**** Data under study ****

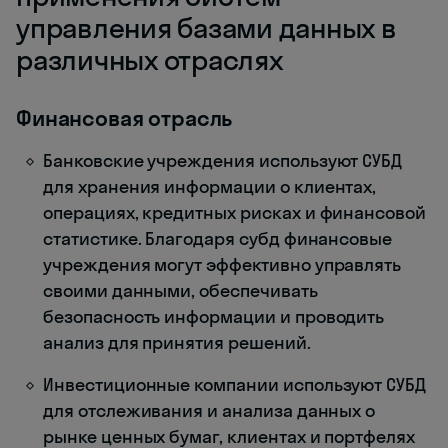
управления базами данных в
различных отраслях
Финансовая отрасль
Банковские учреждения используют СУБД
для хранения информации о клиентах,
операциях, кредитных рисках и финансовой
статистике. Благодаря субд финансовые
учреждения могут эффективно управлять
своими данными, обеспечивать
безопасность информации и проводить
анализ для принятия решений.
Инвестиционные компании используют СУБД
для отслеживания и анализа данных о
рынке ценных бумаг, клиентах и портфелях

****

(Task requirements) Reproduce the data above line for line, excluding every picture.

(Output for this task)
управления базами данных в
различных отраслях
Финансовая отрасль
Банковские учреждения используют СУБД
для хранения информации о клиентах,
операциях, кредитных рисках и финансовой
статистике. Благодаря субд финансовые
учреждения могут эффективно управлять
своими данными, обеспечивать
безопасность информации и проводить
анализ для принятия решений.
Инвестиционные компании используют СУБД
для отслеживания и анализа данных о
рынке ценных бумаг, клиентах и портфелях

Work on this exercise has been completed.